# [Instructions for the task]
Go through the data below and return each line containing the word "center".

# [Recorded information]

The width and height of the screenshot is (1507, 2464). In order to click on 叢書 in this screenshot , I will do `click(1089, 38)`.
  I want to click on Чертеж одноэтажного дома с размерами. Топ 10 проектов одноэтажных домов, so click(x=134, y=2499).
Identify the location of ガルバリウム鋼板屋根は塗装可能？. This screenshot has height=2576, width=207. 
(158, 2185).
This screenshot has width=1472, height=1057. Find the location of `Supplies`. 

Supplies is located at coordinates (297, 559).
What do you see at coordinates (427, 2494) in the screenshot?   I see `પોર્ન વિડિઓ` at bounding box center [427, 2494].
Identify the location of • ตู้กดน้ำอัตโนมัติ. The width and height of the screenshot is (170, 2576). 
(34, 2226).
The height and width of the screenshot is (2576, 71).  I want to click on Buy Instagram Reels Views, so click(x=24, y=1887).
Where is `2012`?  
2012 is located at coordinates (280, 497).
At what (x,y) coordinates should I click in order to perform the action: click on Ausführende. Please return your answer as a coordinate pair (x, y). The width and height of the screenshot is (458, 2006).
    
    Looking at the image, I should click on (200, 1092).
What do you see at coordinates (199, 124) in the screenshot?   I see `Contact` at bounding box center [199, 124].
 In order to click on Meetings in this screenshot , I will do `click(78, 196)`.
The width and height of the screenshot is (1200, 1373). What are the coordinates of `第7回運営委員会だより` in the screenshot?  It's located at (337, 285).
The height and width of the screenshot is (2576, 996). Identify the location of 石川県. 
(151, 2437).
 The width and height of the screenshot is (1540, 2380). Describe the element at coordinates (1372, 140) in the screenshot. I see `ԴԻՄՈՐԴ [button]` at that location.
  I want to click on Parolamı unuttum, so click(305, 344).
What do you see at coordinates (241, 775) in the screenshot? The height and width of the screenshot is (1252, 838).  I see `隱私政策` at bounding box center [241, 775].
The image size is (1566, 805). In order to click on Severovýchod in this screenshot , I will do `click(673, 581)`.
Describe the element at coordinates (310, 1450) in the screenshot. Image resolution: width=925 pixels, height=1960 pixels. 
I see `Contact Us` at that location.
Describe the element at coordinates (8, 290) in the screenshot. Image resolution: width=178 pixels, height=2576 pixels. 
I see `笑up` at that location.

# [Response]
What do you see at coordinates (427, 2494) in the screenshot?   I see `પોર્ન વિડિઓ` at bounding box center [427, 2494].
What do you see at coordinates (199, 124) in the screenshot?   I see `Contact` at bounding box center [199, 124].
What do you see at coordinates (241, 775) in the screenshot? The height and width of the screenshot is (1252, 838).  I see `隱私政策` at bounding box center [241, 775].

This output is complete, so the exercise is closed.